Figure 6. Klf2 transcription is dependent on a downstream regulatory element that is in physical proximity with the promoter.

1. Genomic tracks showing physical interactions with the Klf2 promoter measured by micro‐capture‐C (MCC). SOX2 binding measured by ChIPseq is shown for the untreated (NT) condition. ATACseq and by TT_chemseq data is shown for NT and 2 h dTAG‐13 treatment in SOX2‐FKBP cells. The eye symbol indicates the viewpoint for MCC. Contacts with a downstream DAR is shown in the zoomed‐in inset. Dotted lines indicate the region targeted for deletion. Y‐axes indicate reads per genomic content (RPGC).

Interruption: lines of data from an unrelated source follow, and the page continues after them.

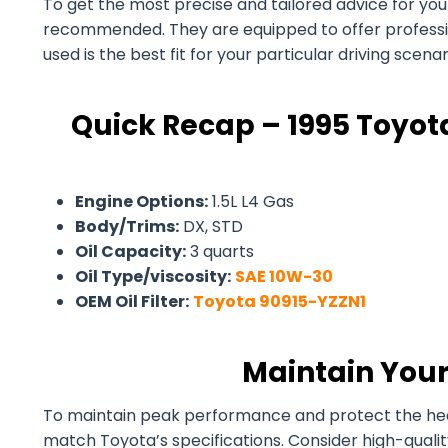
To get the most precise and tailored advice for your 
recommended. They are equipped to offer professiona
used is the best fit for your particular driving scen
Quick Recap – 1995 Toyota
Engine Options:
1.5L L4 Gas
Body/Trims:
DX, STD
Oil Capacity:
3 quarts
Oil Type/viscosity:
SAE 10W-30
OEM Oil Filter:
Toyota 90915-YZZN1
Maintain Your
To maintain peak performance and protect the health 
match Toyota’s specifications. Consider high-quali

2. Left: schematic of the procedure to mutate the SOX2 motif. Right: bar plot showing Klf2 expression in wild‐type (WT) and mutant clones for the SOX2 motif. Error bars indicate standard deviation for three biological replicates. Two primers set (circle and triangle) are indicated.
3. Barplot showing Klf2 expression in clones with intact (WT) and disrupted DAR (∆DAR) indicated in (A), as measured by RT–qPCR normalized to the Rsp26 housekeeping gene. Bar heights indicate means and error bars indicate standard deviation for three biological replicates.
4. Genomic tracks showing ATACseq signal around the Klf2 locus upon knockout of the DAR indicated in (A) in three ∆DAR clones. In gray, accessibility of the NT sample in (A) is shown for comparison. Y‐axes indicate reads per genomic content.